With a machine learning system, the experts themselves can train the system to identify games that would be appropriate for recommendation. The hope being that with enough input, the system itself will produce results similar to that of an expert. This may be accomplished through, for example, a neural network. First, the expert would be given an interface that would randomly, or at the choosing of the expert, provide two games; let’s call them Game A and Game B. The expert would choose, via some sort of slider UI element a value, with “Would never recommend” on one end of the spectrum and “Would highly recommend” on the other. This would be in reference to if the user enjoyed Game A considerably, the expert would “highly recommend” Game B to that user. The input pattern to the neural network would be the union of the two games’ attributes, such as the following:

< a1, a2, a3, a4 … an, b1, b2, b3, b4 … bn >

The network would then be trained with the output being a single floating point value, with 0 corresponding to “never recommend” and 1.0 corresponding to “highly recommend.” Once a sufficient amount of training data had been provided, the system should hypothetically be able to return a confidence factor, provided with two games, of whether if the user enjoyed the first, they would also enjoy the second.
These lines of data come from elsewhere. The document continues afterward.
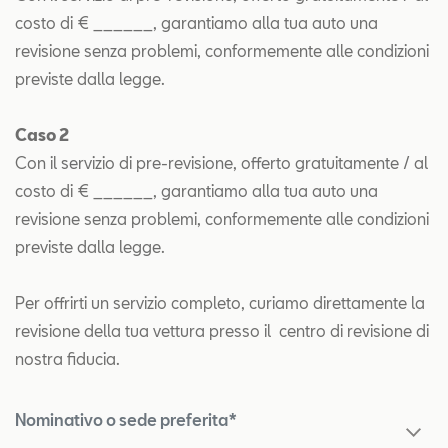
costo di € ______, garantiamo alla tua auto una
revisione senza problemi, conformemente alle condizioni
previste dalla legge.
Caso 2
Con il servizio di pre-revisione, offerto gratuitamente / al
costo di € ______, garantiamo alla tua auto una
revisione senza problemi, conformemente alle condizioni
previste dalla legge.
Per offrirti un servizio completo, curiamo direttamente la
revisione della tua vettura presso il centro di revisione di
nostra fiducia.
Nominativo o sede preferita*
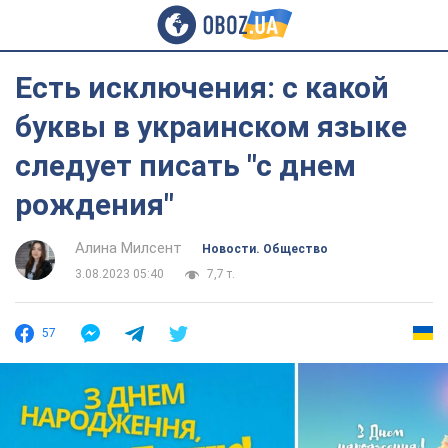
Есть исключения: с какой
буквы в украинском языке
следует писать "с днем
рождения"
Алина Милсент
Новости. Общество
3.08.2023 05:40
7,7 т.
57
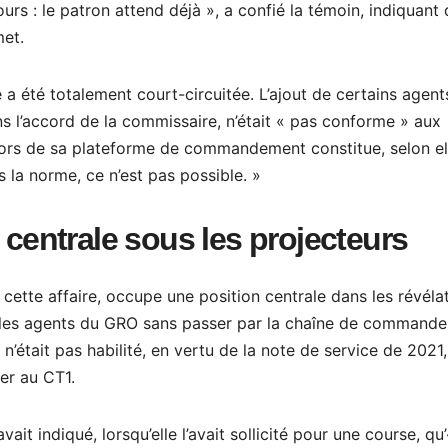
ours : le patron attend déjà », a confié la témoin, indiquant
met.
e a été totalement court-circuitée. L’ajout de certains agent
 l’accord de la commissaire, n’était « pas conforme » aux
ehors de sa plateforme de commandement constitue, selon el
 la norme, ce n’est pas possible. »
 centrale sous les projecteurs
cette affaire, occupe une position centrale dans les révéla
né les agents du GRO sans passer par la chaîne de command
n’était pas habilité, en vertu de la note de service de 2021,
er au CT1.
it indiqué, lorsqu’elle l’avait sollicité pour une course, qu’«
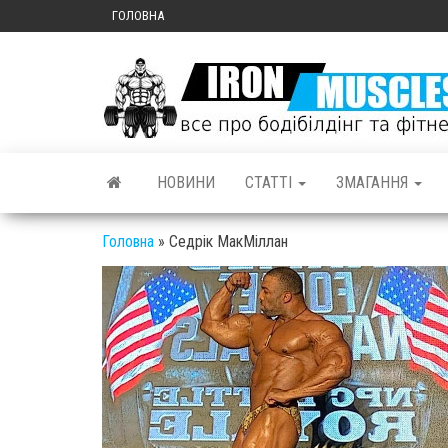
ГОЛОВНА
НОВИНИ
СТАТТІ
ЗМАГАННЯ
Головна
»
Седрік МакМіллан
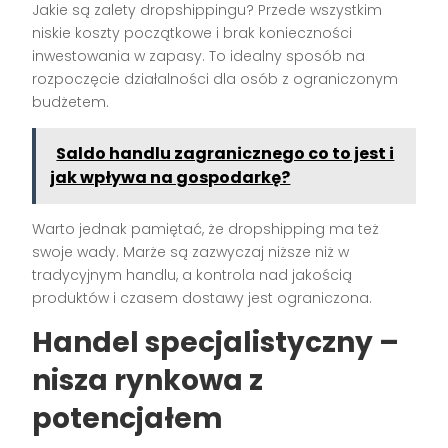
Jakie są zalety dropshippingu? Przede wszystkim
niskie koszty początkowe i brak konieczności
inwestowania w zapasy. To idealny sposób na
rozpoczęcie działalności dla osób z ograniczonym
budżetem.
Saldo handlu zagranicznego co to jest i
jak wpływa na gospodarkę?
Warto jednak pamiętać, że dropshipping ma też
swoje wady. Marże są zazwyczaj niższe niż w
tradycyjnym handlu, a kontrola nad jakością
produktów i czasem dostawy jest ograniczona.
Handel specjalistyczny –
nisza rynkowa z
potencjałem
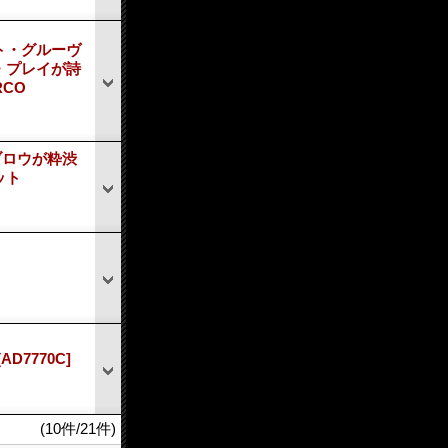
ト・グルーヴ
・プレイが詩
CO
ブロウが粋渋
ット
[AD7770C]
(10件/21件)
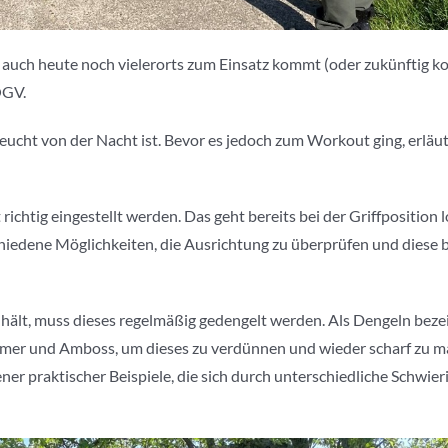
se auch heute noch vielerorts zum Einsatz kommt (oder zukünftig k
OGV.
feucht von der Nacht ist. Bevor es jedoch zum Workout ging, erläu
chtig eingestellt werden. Das geht bereits bei der Griffposition 
chiedene Möglichkeiten, die Ausrichtung zu überprüfen und diese b
hält, muss dieses regelmäßig gedengelt werden. Als Dengeln bez
mmer und Amboss, um dieses zu verdünnen und wieder scharf zu 
 praktischer Beispiele, die sich durch unterschiedliche Schwieri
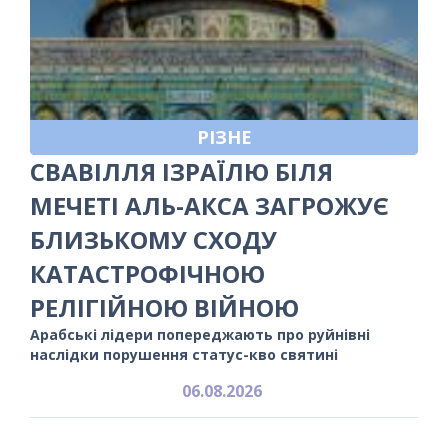
РІЗНЕ
СВАВІЛЛЯ ІЗРАЇЛЮ БІЛЯ
МЕЧЕТІ АЛЬ-АКСА ЗАГРОЖУЄ
БЛИЗЬКОМУ СХОДУ
КАТАСТРОФІЧНОЮ
РЕЛІГІЙНОЮ ВІЙНОЮ
Арабські лідери попереджають про руйнівні
наслідки порушення статус-кво святині
06.08.2026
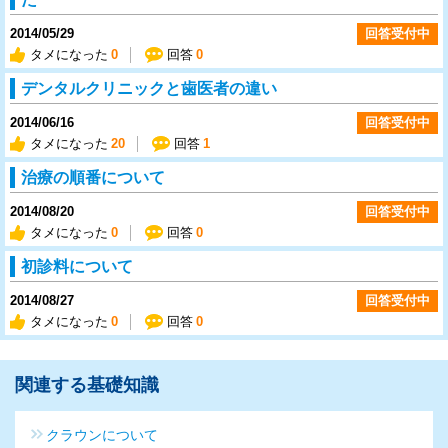
2014/05/29
回答受付中
タメになった
0
回答
0
デンタルクリニックと歯医者の違い
2014/06/16
回答受付中
タメになった
20
回答
1
治療の順番について
2014/08/20
回答受付中
タメになった
0
回答
0
初診料について
2014/08/27
回答受付中
タメになった
0
回答
0
関連する基礎知識
クラウンについて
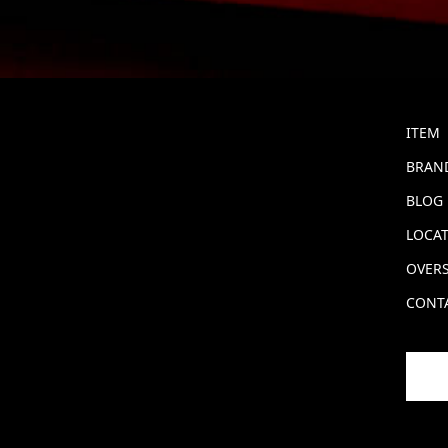
ITEM
BRAND
BLOG
LOCA
OVERS
CONT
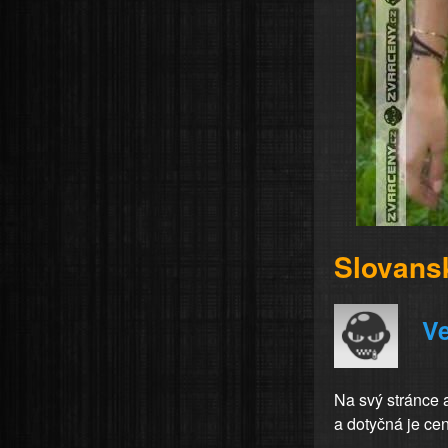
Slovans
V
Na svý stránce a
a dotyčná je ce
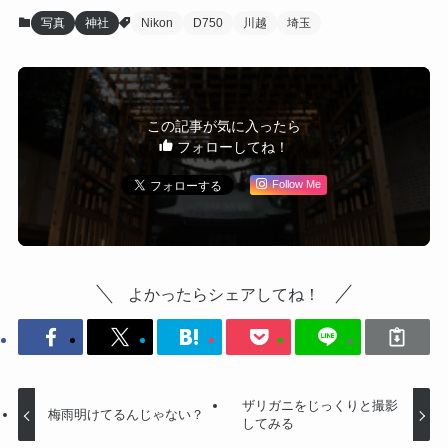
写真
神社
Nikon
D750
川越
埼玉
この記事が気に入ったら
フォローしてね！
Follow Me
よかったらシェアしてね！
ザリガニをじっくりと撮影
梅雨明けてるんじゃない？
してみる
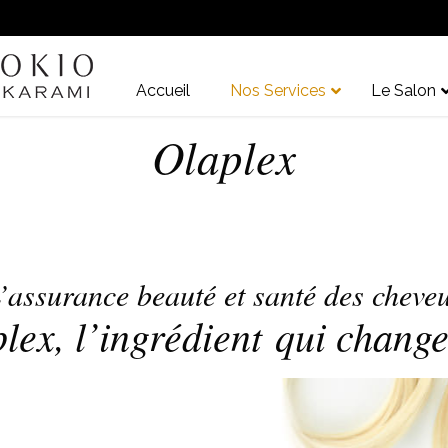
Accueil
Nos Services
Le Salon
Olaplex
’assurance beauté et santé des cheve
lex, l’ingrédient qui change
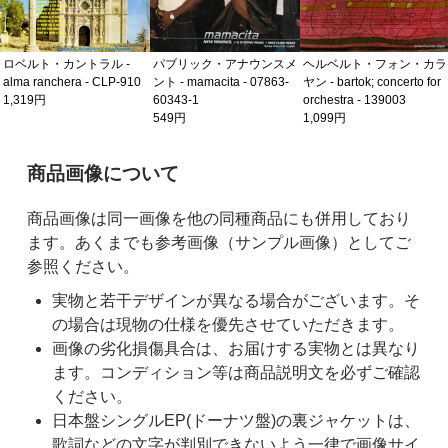
ロベルト・カントラル -
パブリック・アナウンスメ
ヘルベルト・フォン・カラ
alma ranchera - CLP-910
ント - mamacita - 07863-
ヤン - bartok; concerto for
1,319円
60343-1
orchestra - 139003
549円
1,099円
ご購入前の注意事項
商品画像について
商品画像は同一画像を他の同種商品にも併用しており
ます。あくまでも参考画像（サンプル画像）としてご
参照ください。
実物と若干デザインが異なる場合がございます。そ
の場合は現物の仕様を優先させていただきます。
画像の劣化損傷具合は、お届けする実物とは異なり
ます。コンディション等は商品説明文を必ずご確認
ください。
日本盤シングルEP(ドーナツ盤)の裏ジャケットは、
歌詞などの文字が判別できないよう一律で画像サイ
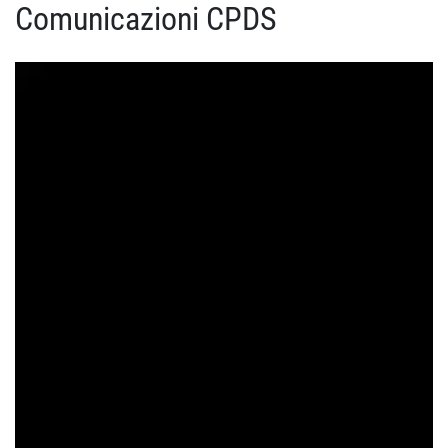
Comunicazioni CPDS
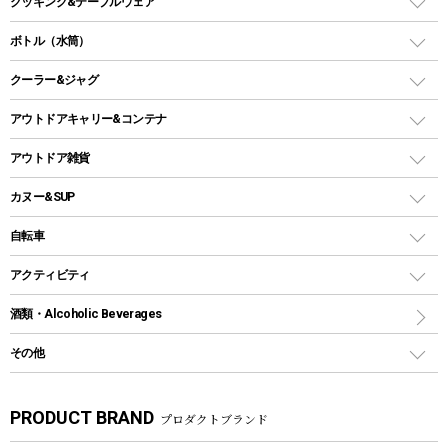
クッキング&テーブルウェア
ランタンスタンド
スクエアタープ（レクタタープ）
ガス缶
スタンダードタイプグリル
ダッチオーブン
ボトル（水筒）
LEDライト
メッシュタープ
ガスランタン
焚き火台タイプ（ロースタイル）グリル
スキレット
ステンレスボトル
クーラー&ジャグ
自立式タープ
ヘッドライト
ガストーチ、ライター
卓上タイプグリル
ホットサンドメーカー
シェルター（スクリーンタープ）
スクリュータイプ
キャンドル
クーラーボックス
アウトドアキャリー&コンテナ
パーティータイプグリル
クッカー、コッヘル
パラソル
コップ付きタイプ
多用途タイプグリル
クーラーバッグ
アウトドアキャリー
アウトドア雑貨
クッカーセット
テントアクセサリー
ワンタッチタイプ
ソロキャンプ用グリル
ウォータージャグ
コンテナ
バックパック&バッグ
カヌー&SUP
プラスチックボトル
シェラカップ
ペグ
鉄板、アミ
ウォーターボトル
デイパック、ウェストバッグ
ディズニーボトル
ポール
クッキングツール
インフレータブル
自転車
焚き火台&ストーブ
保冷剤
リュック、バックパック
グランドシート
トング
カヌー
火起こし
折りたたみ自転車
アクティビティ
トートバッグ、サコッシュ
ガイドロープ
ナイフ
カヤック
火消し
スポーツサイクル
マリン
酒類・Alcoholic Beverages
ショッピングキャリー
ツール
食器類
SUP
バーベキューツール
シティサイクル
スーツケース
ボディボード
その他
カトラリー
パドル
焚き火アクセサリー
子供向け自転車
その他アウトドア雑貨
ラッシュガード
ガーデニング
タンブラー
フローティングベスト
スモーカー、燻製器
自転車部品
ビーチサンダル
カラビナ
PRODUCT BRAND
プロダクトブランド
湯たんぽ
マグカップ、カップ
ヘルメット
燃料・着火剤・炭
テント
自転車用アクセサリー
レイン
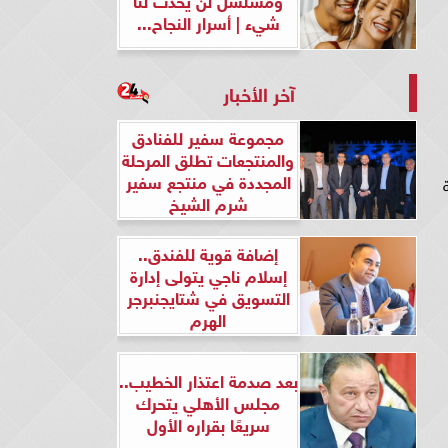
شيء | أسرار النجاح...
آخر الأخبار
مجموعة سفير للفنادق
والمنتجعات تطلق المرحلة
المجددة في منتجع سفير
ة
شرم الشيخ
إضافة قوية للفندق..
إسلام ناجي يتولى إدارة
التسويق في شتايجنبرجر
الهرم
بعد صدمة اعتذار الخطيب..
مجلس الأهلي يتحرك
سريعًا بقراره الأول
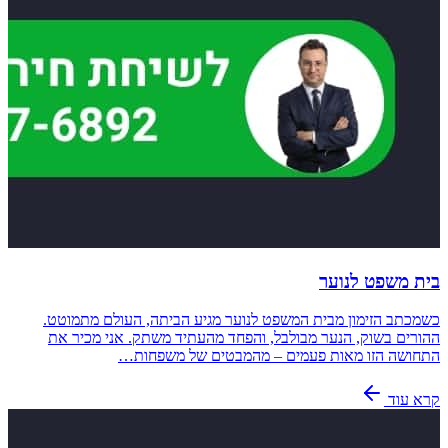
בית משפט לנוער
כשמכתב הזימון מבית המשפט לנוער מגיע הביתה, העולם מתמוטט.
ההורים בשוק, הנער מבולבל, והפחד מהעתיד משתק. אני מכיר את
התחושה הזו מאות פעמים – מהמבטים של משפחות…
קרא עוד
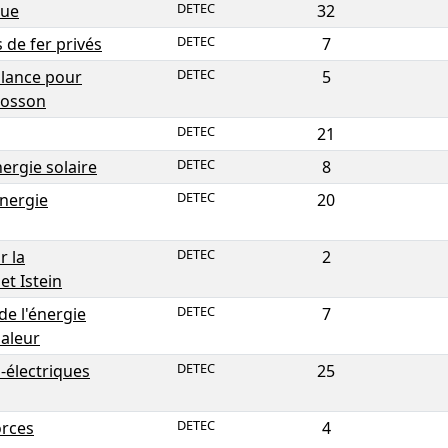
DETEC
que
32
DETEC
 de fer privés
7
DETEC
llance pour
5
mosson
DETEC
21
DETEC
nergie solaire
8
DETEC
énergie
20
DETEC
r la
2
et Istein
DETEC
de l'énergie
7
haleur
DETEC
-électriques
25
DETEC
orces
4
The problem with this method lies in the performance of the system. If a certain number of recommendations are to be made, it would be preferable that those recommendations have the highest output from the neural network. This means that in order to arbitrarily find the best match, the entire dataset has to be fed through the network. If a large dataset exists, this will be very inefficient. A possible solution to this problem is to have a process running in the background, updating a sorted set of values for each vector with the output of the network using some sort of a caching system such as Memcached or Redis for storage. This way, the best results can be pulled quickly from the cache.

It would be necessary to also keep a database of the experts’ training data. This way, the network can be trained over as many epochs as necessary. This would also allow for different networks to be tested and trained with various architectural choices such as varying numbers of layers and learning rates. The training data could also be used for some other type of machine learning device, such as a Support Vector Machine.